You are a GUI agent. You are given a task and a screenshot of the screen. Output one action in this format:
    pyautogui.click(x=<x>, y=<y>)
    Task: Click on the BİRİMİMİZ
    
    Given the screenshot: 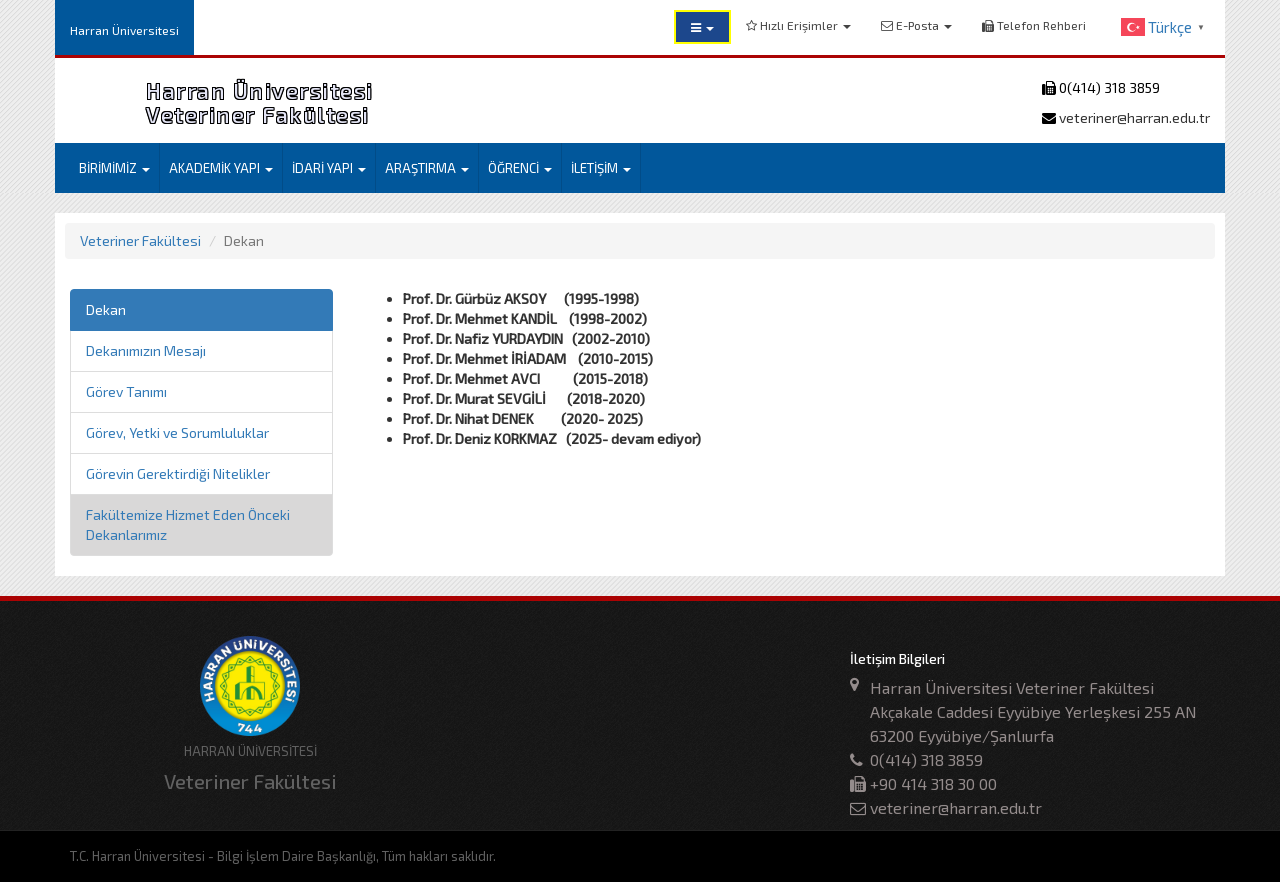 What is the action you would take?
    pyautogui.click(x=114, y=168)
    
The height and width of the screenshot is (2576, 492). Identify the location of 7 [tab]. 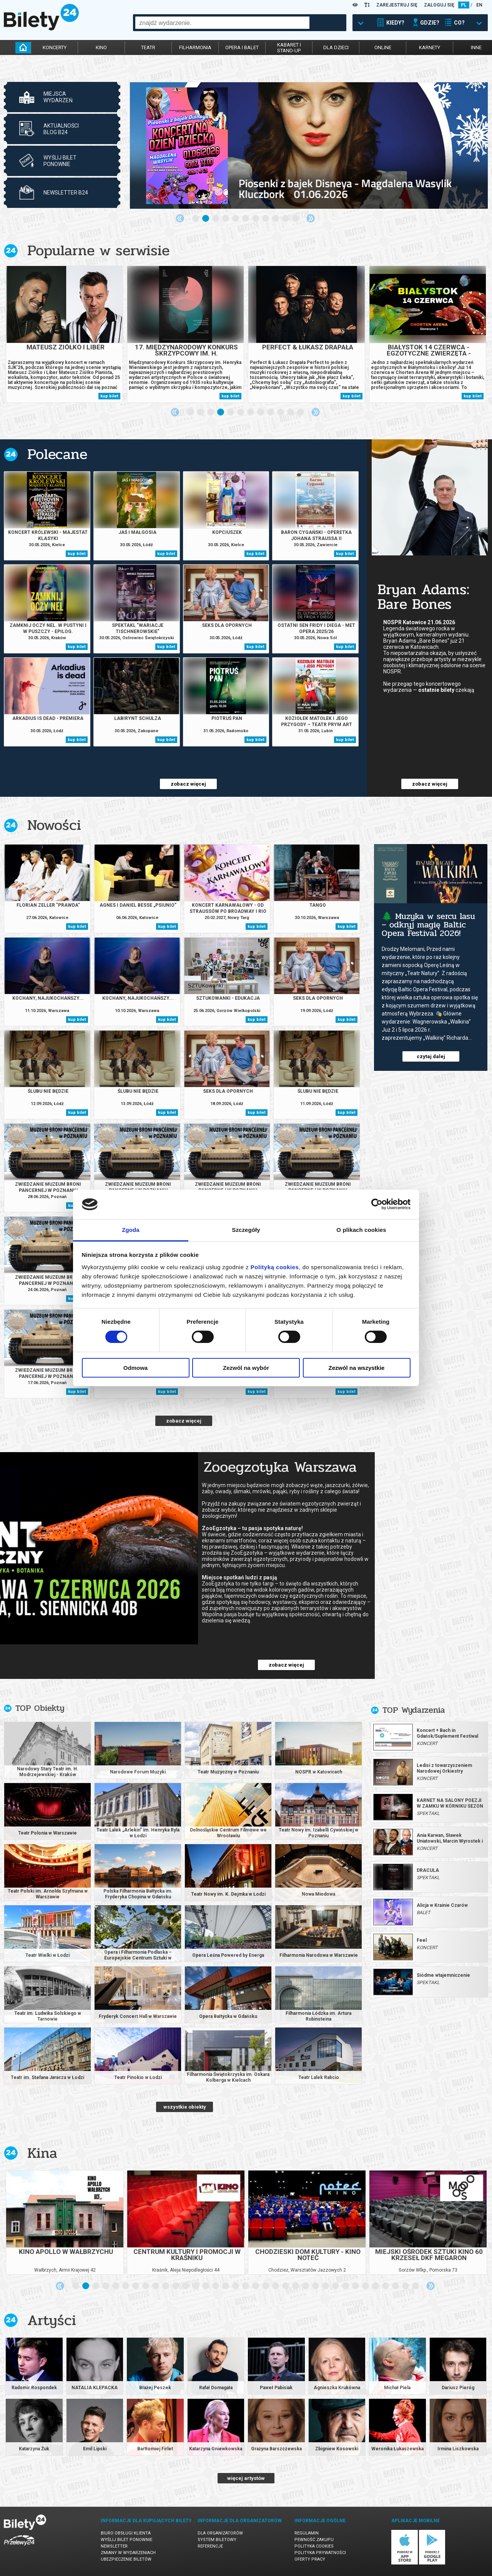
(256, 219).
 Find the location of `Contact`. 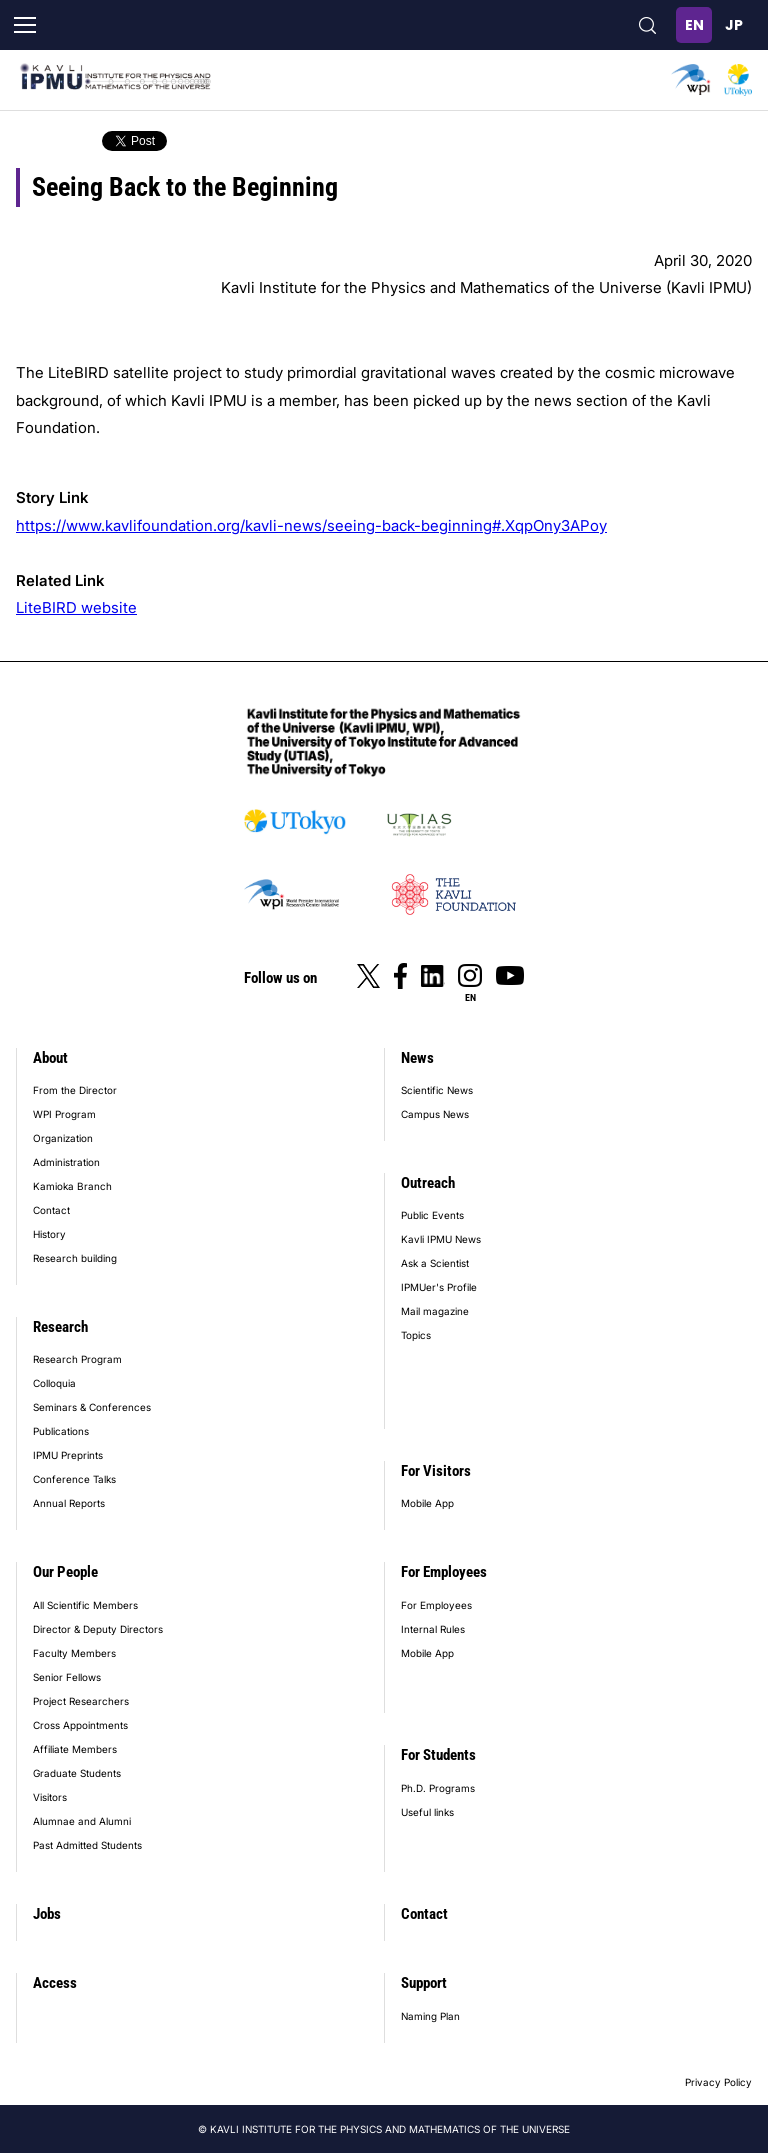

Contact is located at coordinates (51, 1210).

_Problem to solve:_ Everything from the line with "The height and" through the final line of the material is to be returned exactly, both ends included, apart from the pictures.

_Result for this exercise:_
The height and width of the screenshot is (2576, 492). Identify the location of 7 [tab]. 
(256, 219).
 Find the location of `Contact`. 

Contact is located at coordinates (51, 1210).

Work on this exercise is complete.